McVicker is a founding a managing partner of Ramson Capital, a real estate development and investment firm whose $28.5 million investment fund is targeting three ground-up multifamily apartment communities in the Southeast Nashville, according to its website.
Last year there was an unprecedented call to reallocate police financing. Instead we're seeing outside subsidies without any effort to redirect funding to police. – Melissa Cherry, Showing up for Racial Justice, Nashville Chapter
McVicker did not respond to emailed questions about the groups funding sources or future plans.
Andres Martinez, chair of the Community Oversight Board, questioned the involvement of SaferNashville, and the presence of council members on its board. He also criticized the lack of community debate over the cameras.
“This is an important issue dealing with policing and the community has not been engaged,” Martinez said in an interview. In his letter to councilmembers, Martinez wrote that “the COB is equally concerned with questions arising from the involvement” of the nonprofit.
But Johnston said SaferNashville is simply trying to be helpful.
“The whole thing (nonprofit) was started in order to increase safety,” Johnson said. “I sit on the board.
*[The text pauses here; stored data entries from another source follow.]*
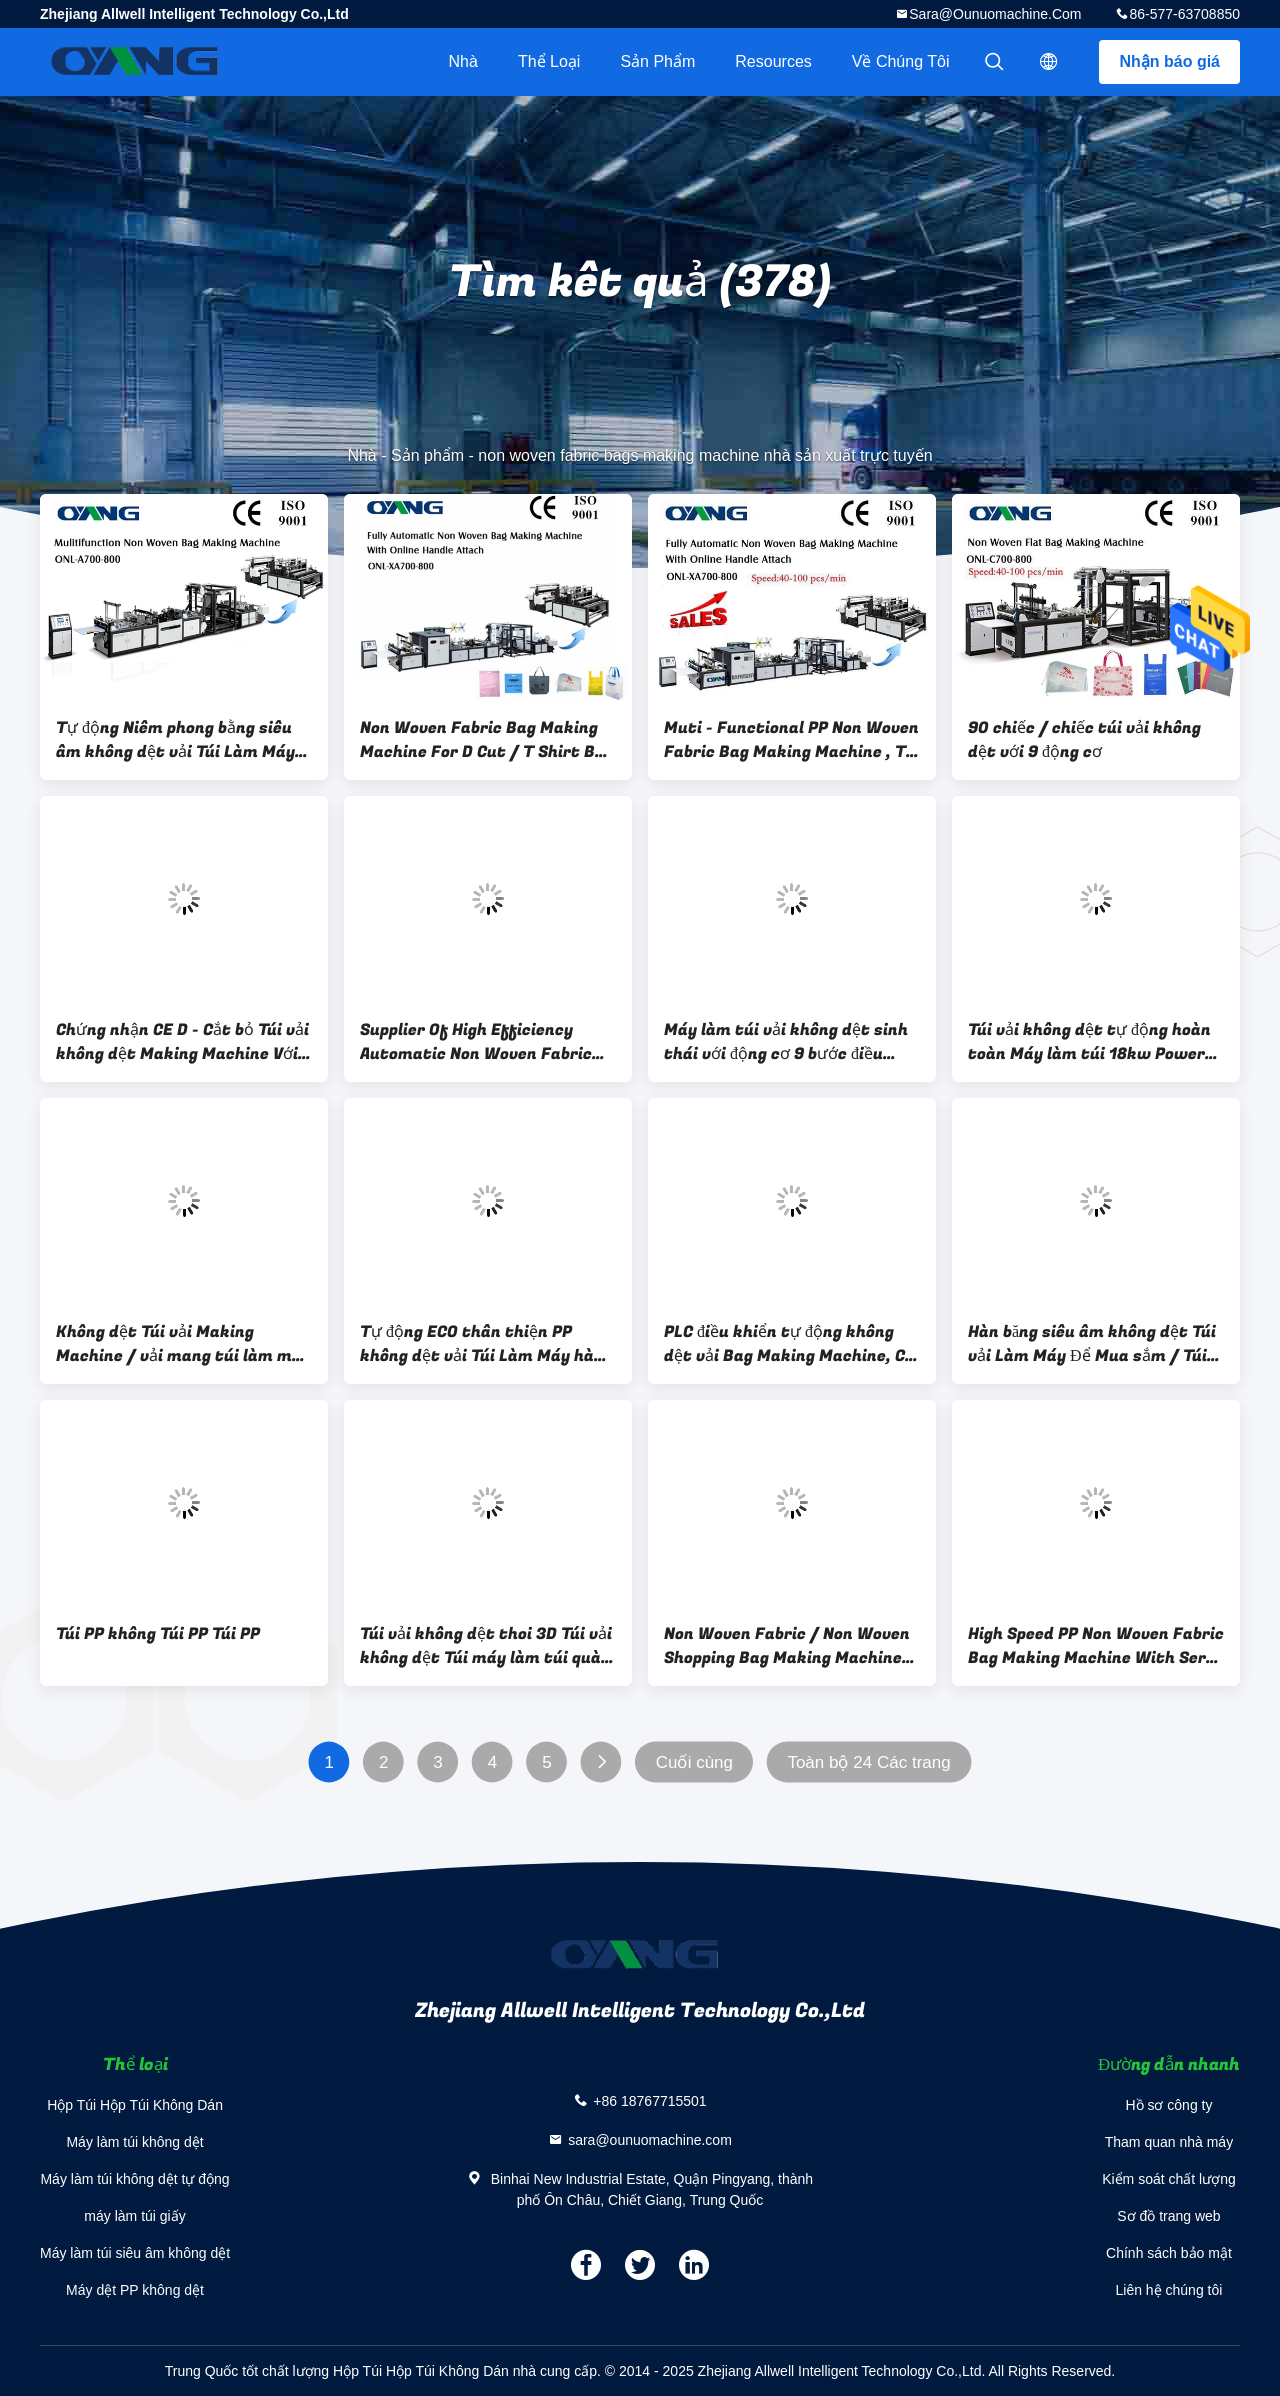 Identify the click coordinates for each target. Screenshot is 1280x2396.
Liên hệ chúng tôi (1169, 2290)
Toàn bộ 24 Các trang (868, 1762)
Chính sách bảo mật (1169, 2253)
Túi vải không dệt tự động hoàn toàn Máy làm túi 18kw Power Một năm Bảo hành (1089, 1042)
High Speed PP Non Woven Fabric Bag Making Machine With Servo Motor (1096, 1646)
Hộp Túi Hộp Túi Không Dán (135, 2105)
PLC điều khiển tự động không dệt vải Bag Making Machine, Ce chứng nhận (789, 1344)
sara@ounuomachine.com (995, 14)
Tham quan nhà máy (1169, 2142)
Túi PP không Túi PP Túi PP (158, 1634)
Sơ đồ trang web (1168, 2216)
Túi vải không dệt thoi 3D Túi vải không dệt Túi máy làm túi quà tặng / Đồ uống (486, 1646)
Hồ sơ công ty (1168, 2105)
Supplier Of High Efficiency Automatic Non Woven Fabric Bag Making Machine (476, 1042)
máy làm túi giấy (134, 2216)
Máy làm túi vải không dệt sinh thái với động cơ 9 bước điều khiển (786, 1042)
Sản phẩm (657, 61)
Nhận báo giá (1169, 61)
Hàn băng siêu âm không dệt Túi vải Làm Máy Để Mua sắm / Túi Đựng (1092, 1344)
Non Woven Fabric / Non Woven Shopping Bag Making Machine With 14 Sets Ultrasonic (787, 1646)
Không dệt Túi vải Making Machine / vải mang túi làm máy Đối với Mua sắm (183, 1344)
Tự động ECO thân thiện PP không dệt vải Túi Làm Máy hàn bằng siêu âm (482, 1344)
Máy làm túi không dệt (134, 2142)
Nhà (463, 61)
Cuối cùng (694, 1762)
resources (773, 61)
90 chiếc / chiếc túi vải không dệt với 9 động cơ (1084, 740)
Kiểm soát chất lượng (1169, 2179)
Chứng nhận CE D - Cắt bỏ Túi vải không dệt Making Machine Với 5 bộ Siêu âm (184, 1042)
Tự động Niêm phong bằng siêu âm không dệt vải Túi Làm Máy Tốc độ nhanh (175, 740)
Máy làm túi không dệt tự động (134, 2179)
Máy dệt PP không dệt (135, 2290)
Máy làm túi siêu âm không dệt (135, 2253)
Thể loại (549, 61)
SaferNashville has only said ‘if we can be helpful we would be happy to raise the money.”
Johnston said Monday she expected letters of support to come in from the Salahadeen Center of Nashville, a predominantly Kurdish mosque, and owner of Plaza Mariachi, the multicultural mall on Nolensville Road.
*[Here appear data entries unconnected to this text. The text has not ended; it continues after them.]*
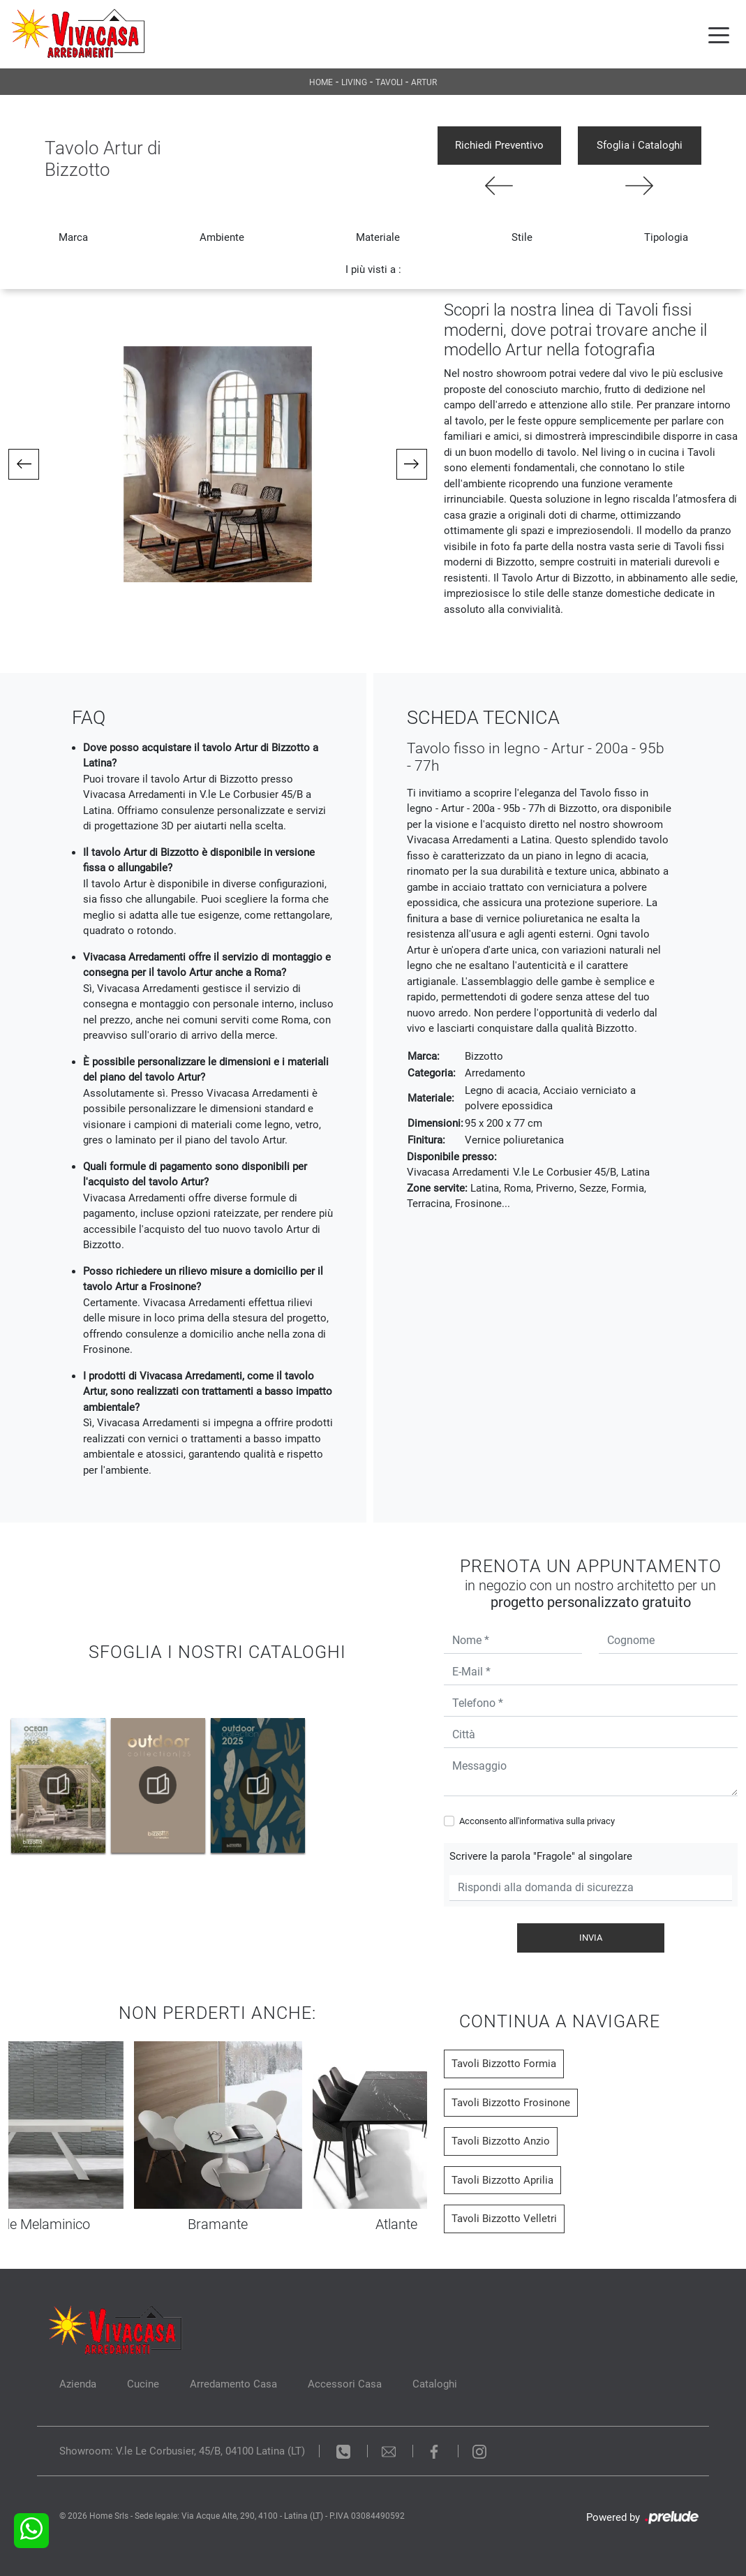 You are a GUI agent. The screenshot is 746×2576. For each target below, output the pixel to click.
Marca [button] (73, 237)
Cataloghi (434, 2384)
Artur (424, 82)
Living (354, 82)
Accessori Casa (345, 2384)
Melissa Cherry, who serves on the steering committee for the Nashville chapter of SURJ (Showing Up for Racial Justice) said she was suspicious of any effort to secure private funding for law enforcement at a time when defunding the police has been a key topic of public discussion.
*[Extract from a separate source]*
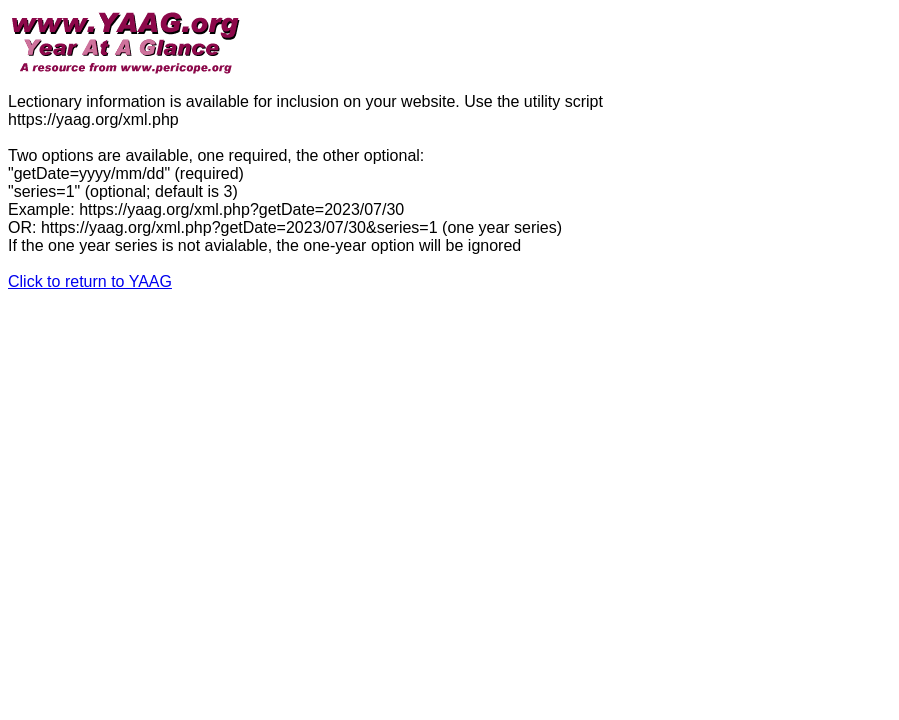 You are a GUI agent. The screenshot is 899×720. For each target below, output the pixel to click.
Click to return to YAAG (90, 281) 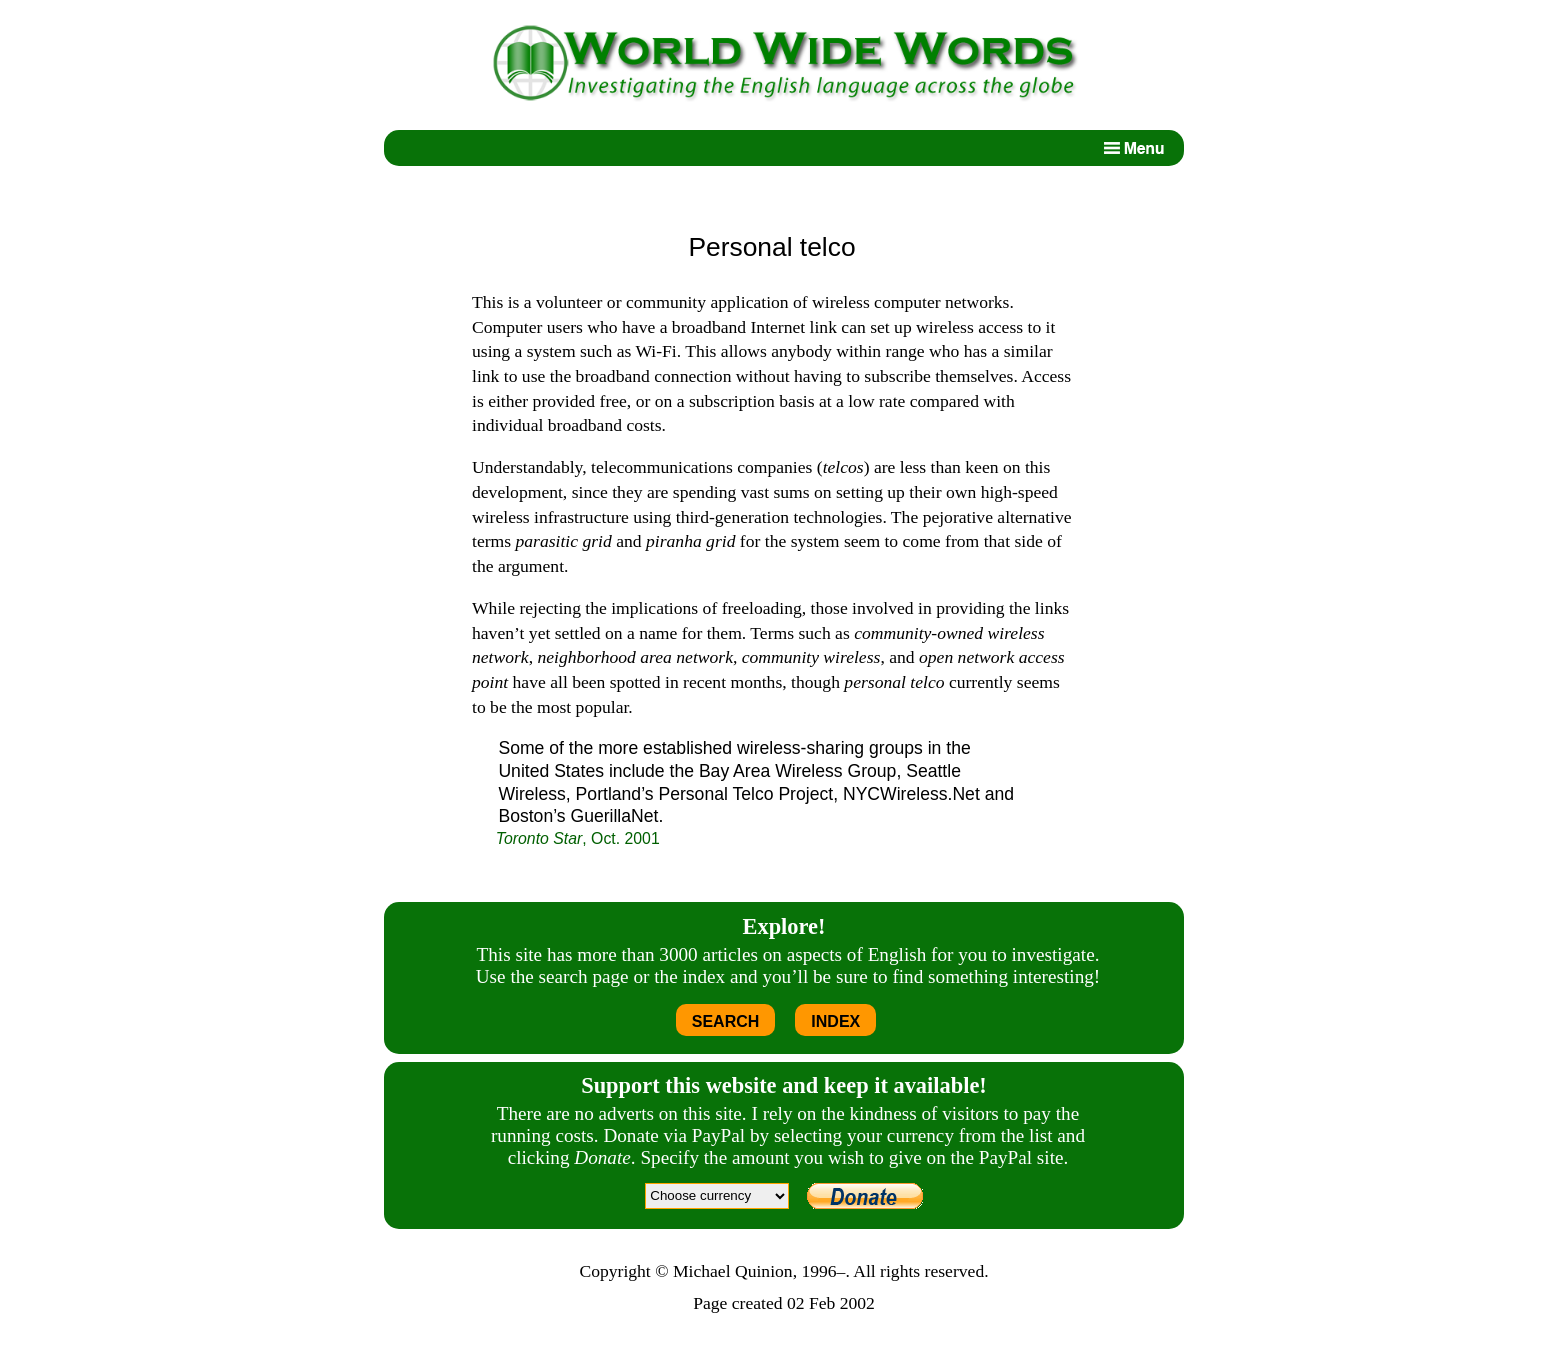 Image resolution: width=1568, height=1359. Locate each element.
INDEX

“Last year there was an unprecedented call to reallocate police financing,” she said. “Instead we’re seeing outside subsidies without any effort to redirect funding to police.”
She also criticized the measure as inevitably increasing traffic stops—a particular concern after a 2018 study found that police were disproportionately pulling over people of color during stops in Nashville.
“This move is a little confounding knowing it will increase traffic stops,” Cherry said.
Rosenberg has introduced his own proposed substitution language that would roll back all of the language of the proposed measure, limiting uses of any camera data to stolen vehicles, cars connected to missing or endangered persons and those with a felony or probable cause search warrant. It would also limit the retention of data before it must be destroyed.
Brandon Tucker, policy director of the ACLU Tennessee, said ACLU had submitted a letter in support of Rosenberg’s substitute on Monday. ACLU Tennessee’s position on the original proposal was “neutral,” he said.
“ACLU of Tennessee is but one voice in the community,” he said. “The more genuine conversations the Metro Council can have with the Community Oversight Board, individual groups and individuals in communities of color are key to going forward.”